Fix Qwen Omni when use audio in video
- Set default nframe=None to help Qwen Omni use it origin video understanding utils.
- Add message type = audio to support separate video and audio input for QwenOmni
- Unified self.use_audio_in_video for convenient control
- Fix the bug in existing code that do not pass audio info into the processor.

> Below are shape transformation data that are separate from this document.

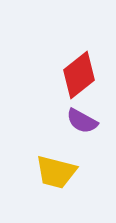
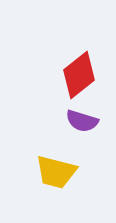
purple semicircle: rotated 12 degrees counterclockwise
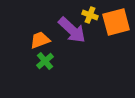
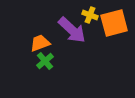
orange square: moved 2 px left, 1 px down
orange trapezoid: moved 3 px down
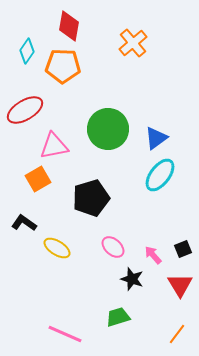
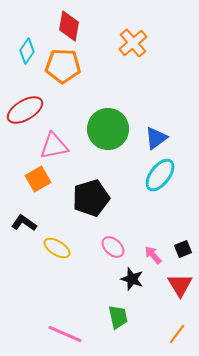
green trapezoid: rotated 95 degrees clockwise
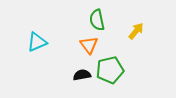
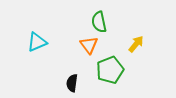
green semicircle: moved 2 px right, 2 px down
yellow arrow: moved 13 px down
green pentagon: rotated 8 degrees counterclockwise
black semicircle: moved 10 px left, 8 px down; rotated 72 degrees counterclockwise
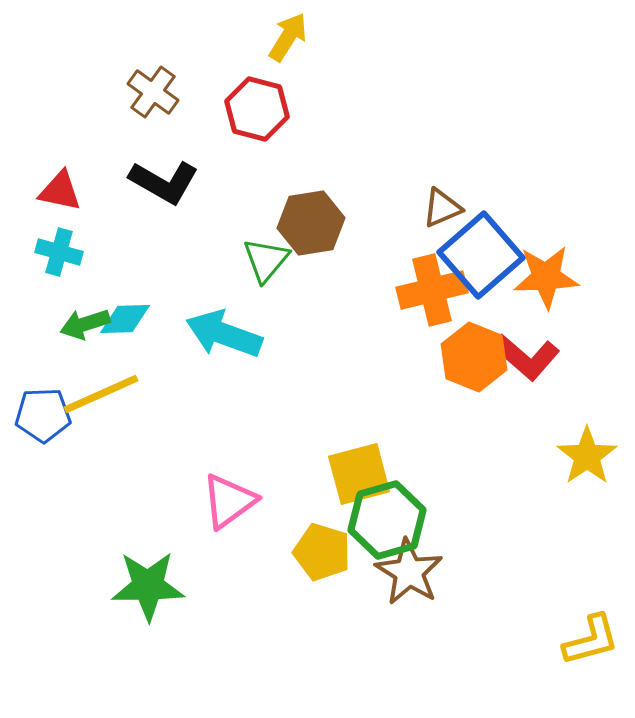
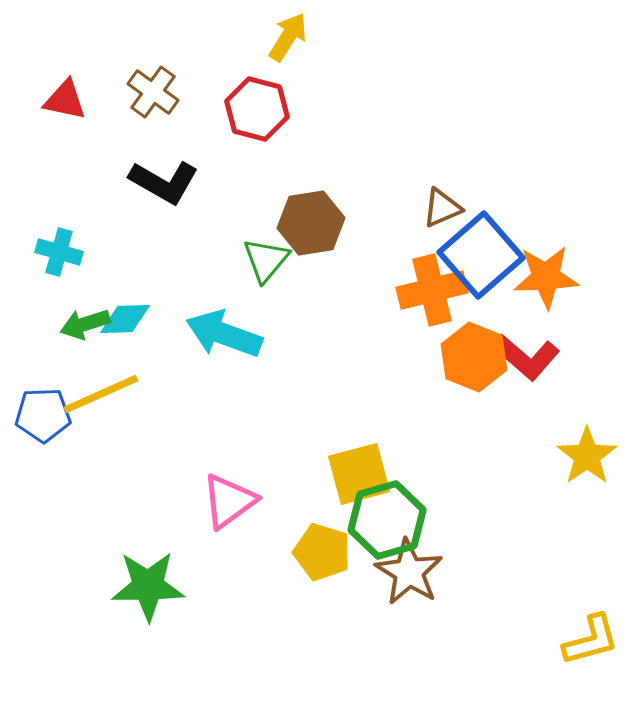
red triangle: moved 5 px right, 91 px up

Hi @Mercury7353. Thank you for your contribution to our codebase, but there is still one problem I want to ask:
For Set default nframe=None to help Qwen Omni use it origin video understanding utils., our codebase will using the nframe setting in video dataset and make changes to nframe setting defined in qwen model. Unless also give nframe as None in video dataset config, or it will sample frames according to your setting in video dataset config.

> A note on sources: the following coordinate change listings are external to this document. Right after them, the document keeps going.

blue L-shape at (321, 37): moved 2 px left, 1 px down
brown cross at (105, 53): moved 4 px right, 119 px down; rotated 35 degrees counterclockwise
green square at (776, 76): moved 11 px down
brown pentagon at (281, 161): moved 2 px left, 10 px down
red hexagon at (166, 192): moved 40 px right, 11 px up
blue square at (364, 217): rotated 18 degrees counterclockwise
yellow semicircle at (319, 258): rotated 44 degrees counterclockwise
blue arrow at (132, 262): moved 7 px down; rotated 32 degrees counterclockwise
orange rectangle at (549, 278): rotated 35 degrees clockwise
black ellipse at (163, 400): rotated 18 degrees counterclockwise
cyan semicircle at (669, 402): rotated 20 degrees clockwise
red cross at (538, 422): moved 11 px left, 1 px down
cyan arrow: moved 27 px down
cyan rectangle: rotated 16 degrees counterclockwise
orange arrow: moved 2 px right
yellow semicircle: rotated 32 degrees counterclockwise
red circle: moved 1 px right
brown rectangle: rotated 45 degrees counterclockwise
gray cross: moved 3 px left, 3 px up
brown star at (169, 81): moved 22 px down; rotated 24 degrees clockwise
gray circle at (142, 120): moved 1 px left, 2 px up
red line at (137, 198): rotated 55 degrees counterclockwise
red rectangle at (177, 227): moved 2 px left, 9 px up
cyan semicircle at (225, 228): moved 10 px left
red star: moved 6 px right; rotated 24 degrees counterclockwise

So , if we want to use the original video process setting in qwen-omni, it's better only input the video data_path (without nframe and fps) into the model, but it's conflict with our setting, so we can not do that.

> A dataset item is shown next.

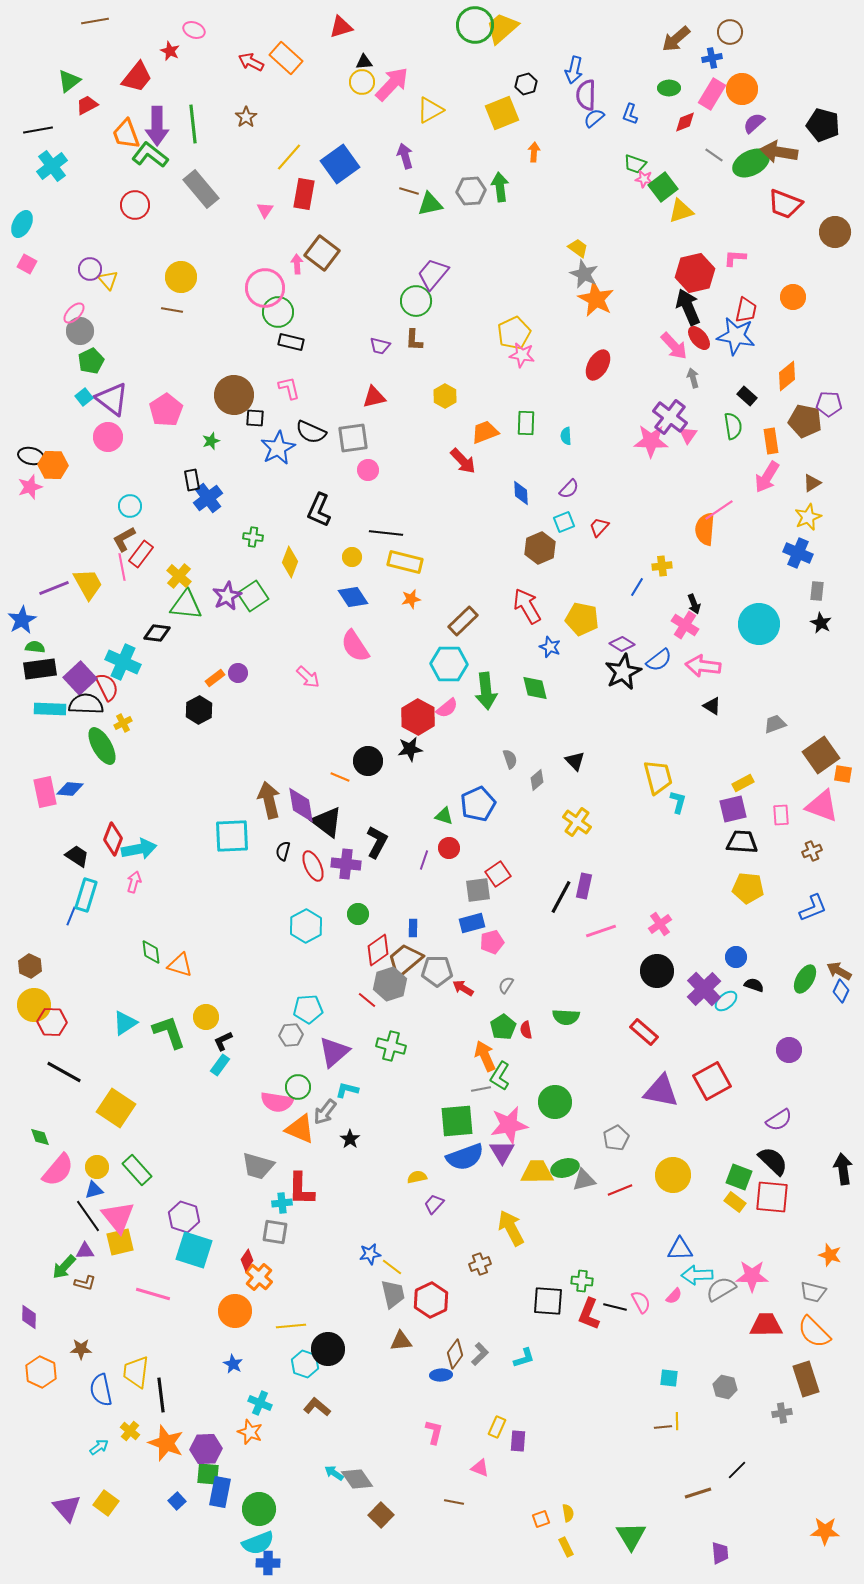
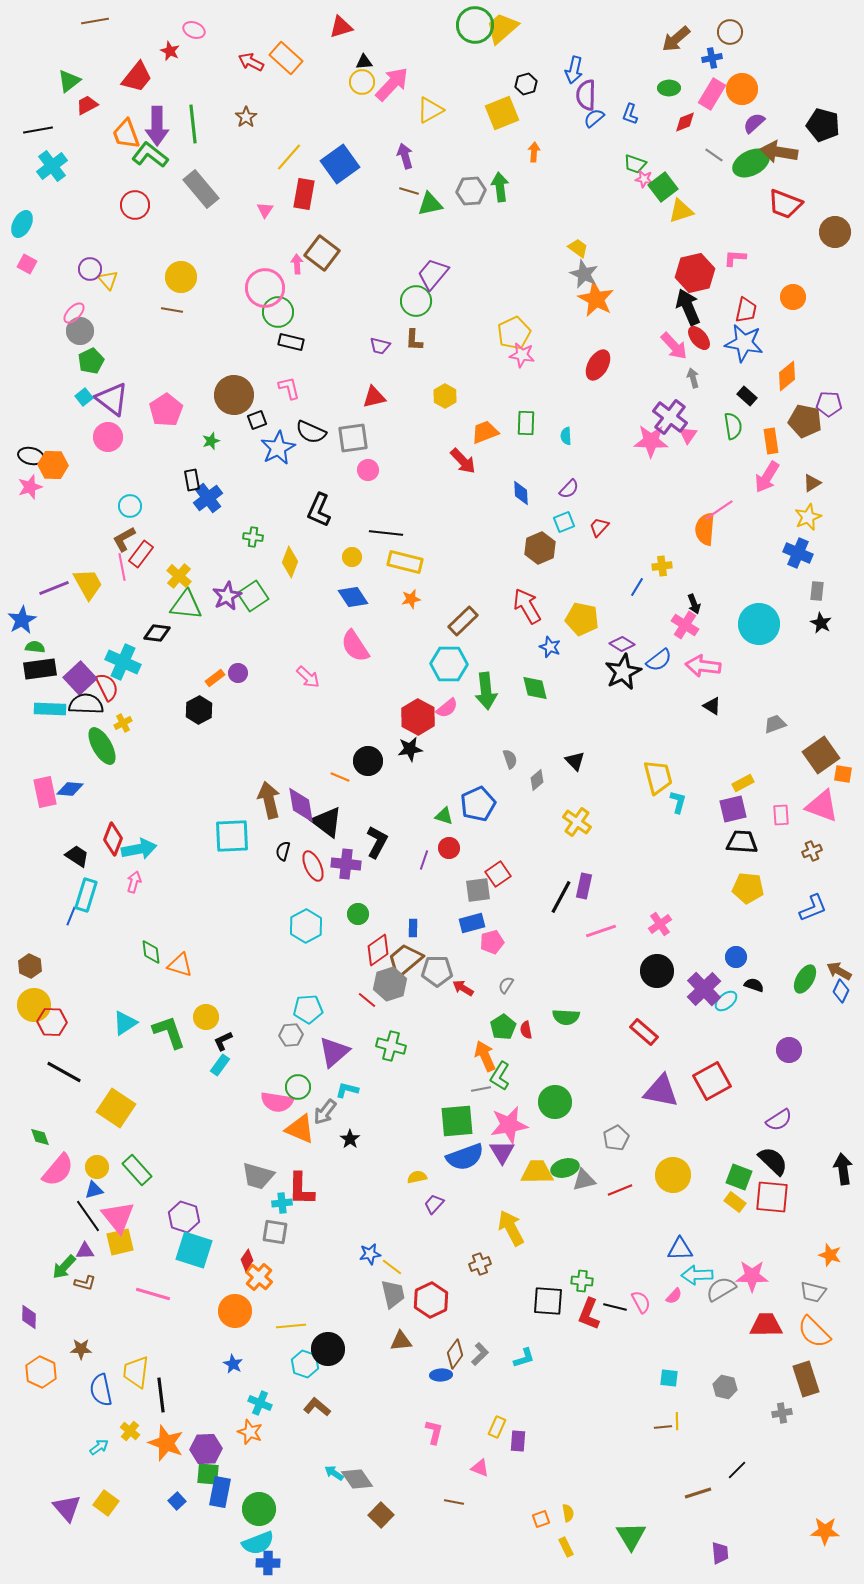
blue star at (736, 336): moved 8 px right, 7 px down
black square at (255, 418): moved 2 px right, 2 px down; rotated 24 degrees counterclockwise
gray trapezoid at (258, 1166): moved 10 px down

Besides, what's your command of replicating WorldSense score in Qwen2.5-Omni? I want to have a try on it.
Yes. I have reproduced the Qwen-Omni score on worldsense the code. It is 45.5
the command is : python run.py --data WorldSense_32frame --model Qwen2.5-Omni-7B But I set nframe to None in the model config:
"Qwen2.5-Omni-7B": partial(
Qwen2VLChat,
model_path="Qwen/Qwen2.5-Omni-7B",
min_pixels=1280 * 28 * 28,
max_pixels=16384 * 28 * 28,
use_custom_prompt=False,
use_audio_in_video=True, # set use audio in video
nframe=None, #disable nframe
),
你好,我在图文数据集上评测的性能差官方很多,请问这是为什么呢